= Mooi! Weer De Leeuw =

Dutch television show

Mooi! Weer De Leeuw (Dutch: "Great! De Leeuw Again") is a Dutch television show hosted by Paul de Leeuw from 2005 to 2009. The programme was produced by VARA, one of the contributors to the Dutch public broadcasting group Netherlands Public Broadcasting.

Broadcast weekly on Saturday evenings, the programme consisted of surprising audience members by fulfilling wishes sent in by their family or friends, celebrity interviews and various performances. The show had a distinctive, quirky feel based upon the personal comedy and tastes of De Leeuw, including performances by Arijan van Bavel portraying his character "Adje". The show had its own small band, led by Cor Bakker, and also featured national and international acts, such as Son de Sol, Kylie Minogue, Lionel Richie, Robbie Williams, Lady Gaga and Adele, who usually performed live in the show in addition to being interviewed. In most cases these acts were supported by the show's house band.

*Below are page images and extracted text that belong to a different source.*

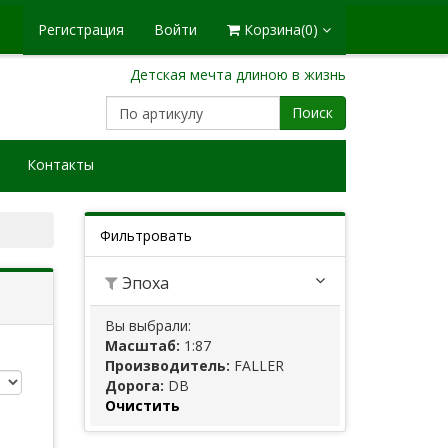
Регистрация
Войти
Корзина
(0)
Детская мечта длиною в жизнь
Поиск
Контакты
Фильтровать
Эпоха
Вы выбрали:
Масштаб:
1:87
Производитель:
FALLER
Дорога:
DB
Очистить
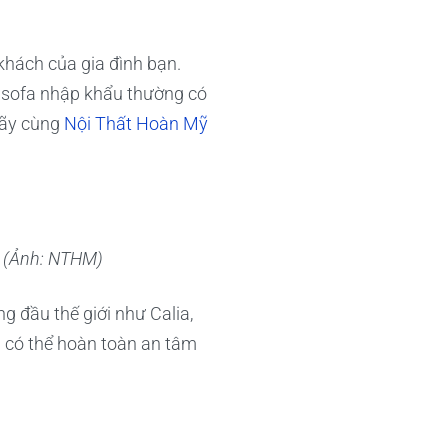
hách của gia đình bạn.
ế sofa nhập khẩu thường có
Hãy cùng
Nội Thất Hoàn Mỹ
p (Ảnh: NTHM)
 đầu thế giới như Calia,
g có thể hoàn toàn an tâm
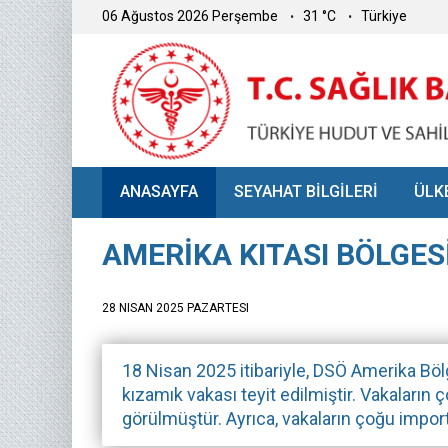
06 Ağustos 2026 Perşembe
31 °C
Türkiye
ANASAYFA
SEYAHAT BİLGİLERİ
ÜLK
AMERİKA KITASI BÖLGES
28 NISAN 2025 PAZARTESI
18 Nisan 2025 itibariyle, DSÖ Amerika Bölg
kızamık vakası teyit edilmiştir. Vakaların
görülmüştür. Ayrıca, vakaların çoğu import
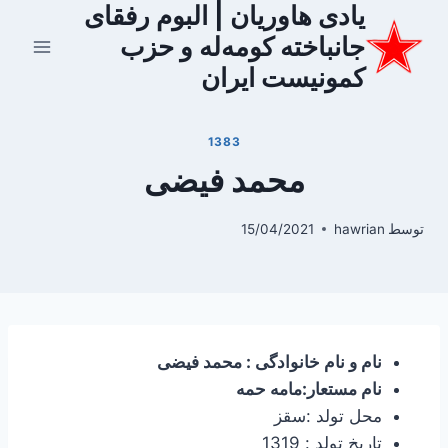
یادی هاوریان | البوم رفقای
ازگشت
ه
جانباخته کومه‌له و حزب
حتوا
کمونیست ایران
1383
محمد فیضی
توسط
hawrian
15/04/2021
نام و نام خانوادگی : محمد فیضی
نام مستعار:مامه حمه
محل تولد :سقز
تاریخ تولد : 1319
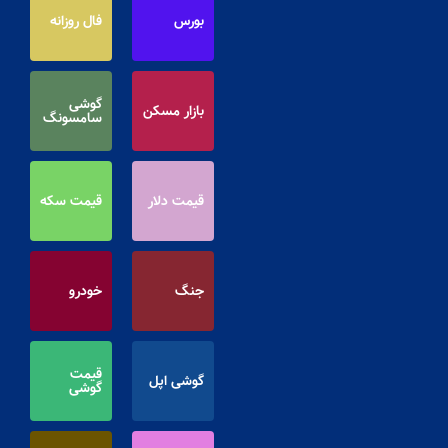
بورس
فال روزانه
گوشی
بازار مسکن
سامسونگ
قیمت دلار
قیمت سکه
جنگ
خودرو
قیمت
گوشی اپل
گوشی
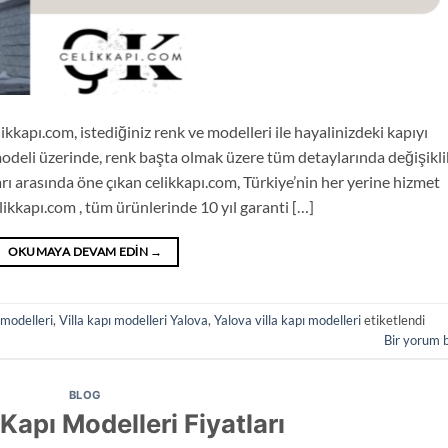
likkapı.com, istediğiniz renk ve modelleri ile hayalinizdeki kapıyı
modeli üzerinde, renk başta olmak üzere tüm detaylarında değişikli
rı arasında öne çıkan celikkapı.com, Türkiye’nin her yerine hizmet
ikkapı.com , tüm ürünlerinde 10 yıl garanti […]
OKUMAYA DEVAM EDIN
→
 modelleri
,
Villa kapı modelleri Yalova
,
Yalova villa kapı modelleri
etiketlendi
Bir yorum 
BLOG
 Kapı Modelleri Fiyatları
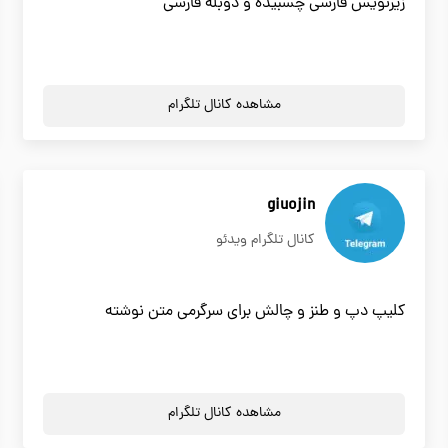
زیرنویس فارسی چسبیده و دوبله فارسی
مشاهده کانال تلگرام
giuojin
کانال تلگرام ویدئو
کلیپ دپ و طنز و چالش برای سرگرمی متن نوشته
مشاهده کانال تلگرام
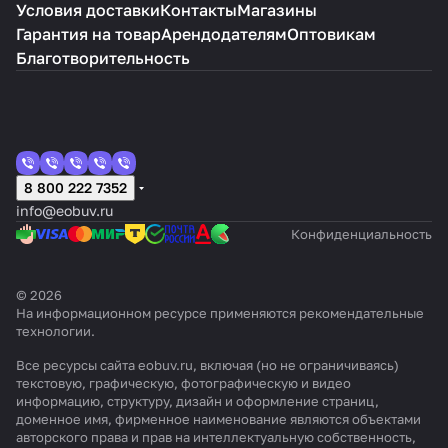
Условия доставки
Контакты
Магазины
Гарантия на товар
Арендодателям
Оптовикам
Благотворительность
8 800 222 7352
info@eobuv.ru
Конфиденциальность
© 2026
На информационном ресурсе применяются
рекомендательные
технологии
.
Все ресурсы сайта eobuv.ru, включая (но не ограничиваясь)
текстовую, графическую, фотографическую и видео
информацию, структуру, дизайн и оформление страниц,
доменное имя, фирменное наименование являются объектами
авторского права и прав на интеллектуальную собственность,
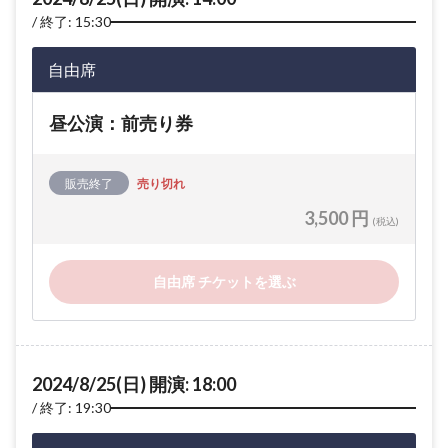
終了: 15:30
自由席
昼公演：前売り券
販売終了
売り切れ
3,500 円
(税込)
自由席 チケットを選ぶ
2024/8/25(日) 開演: 18:00
終了: 19:30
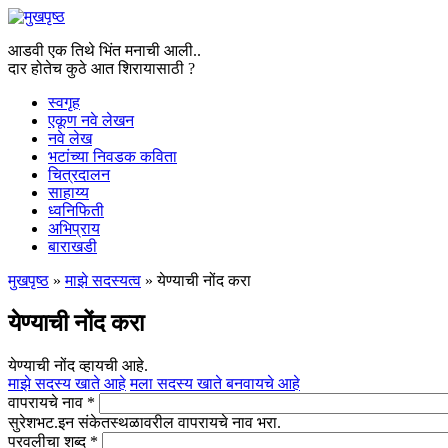
आडवी एक तिथे भिंत मनाची आली..
दार होतेच कुठे आत शिरायासाठी ?
स्वगृह
एकूण नवे लेखन
नवे लेख
भटांच्या निवडक कविता
चित्रदालन
साहाय्य
ध्वनिफिती
अभिप्राय
बाराखडी
मुखपृष्ठ
»
माझे सदस्यत्व
» येण्याची नोंद करा
You are here
येण्याची नोंद करा
येण्याची नोंद व्हायची आहे.
माझे सदस्य खाते आहे
मला सदस्य खाते बनवायचे आहे
वापरायचे नाव
*
सुरेशभट.इन संकेतस्थळावरील वापरायचे नाव भरा.
परवलीचा शब्द
*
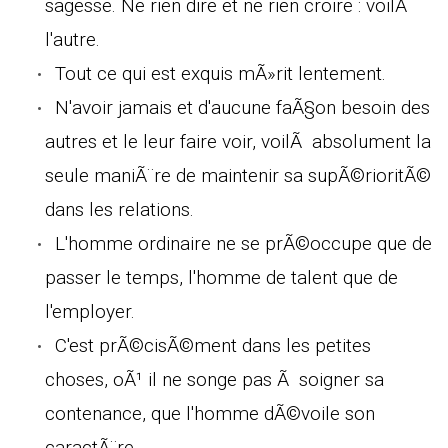
sagesse. Ne rien dire et ne rien croire : voilÃ
l'autre.
Tout ce qui est exquis mÃ»rit lentement.
N'avoir jamais et d'aucune faÃ§on besoin des
autres et le leur faire voir, voilÃ absolument la
seule maniÃ¨re de maintenir sa supÃ©rioritÃ©
dans les relations.
L'homme ordinaire ne se prÃ©occupe que de
passer le temps, l'homme de talent que de
l'employer.
C'est prÃ©cisÃ©ment dans les petites
choses, oÃ¹ il ne songe pas Ã soigner sa
contenance, que l'homme dÃ©voile son
caractÃ¨re.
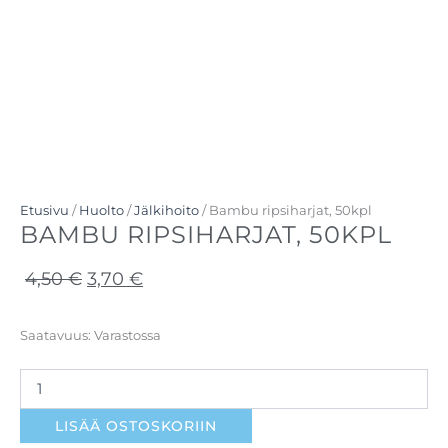
Etusivu
/
Huolto
/
Jälkihoito
/ Bambu ripsiharjat, 50kpl
BAMBU RIPSIHARJAT, 50KPL
Alkuperäinen
Nykyinen
4,50
€
3,70
€
hinta
hinta
oli:
on:
Bambu
Saatavuus:
Varastossa
ripsiharjat,
4,50 €.
3,70 €.
50kpl
määrä
LISÄÄ OSTOSKORIIN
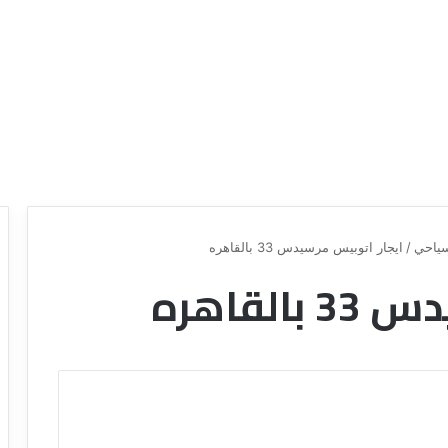
ياحي
/
ايجار اتوبيس مرسيدس 33 بالقاهره
لقاهره
ع
ر
و
ض
ش
ر
ك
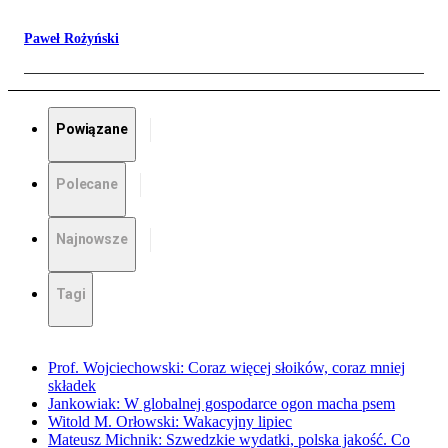
Paweł Rożyński
Powiązane
Polecane
Najnowsze
Tagi
Prof. Wojciechowski: Coraz więcej słoików, coraz mniej
składek
Jankowiak: W globalnej gospodarce ogon macha psem
Witold M. Orłowski: Wakacyjny lipiec
Mateusz Michnik: Szwedzkie wydatki, polska jakość. Co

Mooi! Weer De Leeuw is probably best known internationally for its appearance in the Eurovision Song Contest 2006, where De Leeuw gave the results of the Dutch televote from the programme's studio (the show was usually broadcast during the time period occupied by Eurovision). De Leeuw, who is openly homosexual, flirted with the male presenter Sakis Rouvas and gave out his supposed mobile phone number. The exchange was broadcast to hundreds of millions of viewers and earned De Leeuw criticism from several of the event's commentators, some of whom refused to translate it.

The programme was broadcast in the Netherlands on Nederland 1 and was simulcast on the international Dutch-language channel BVN.

After the show's conclusion in 2009, De Leeuw continued presenting a new show, Lieve Paul (Dear Paul), which has a similar concept but focuses on answering audience members' questions instead of fulfilling their wishes.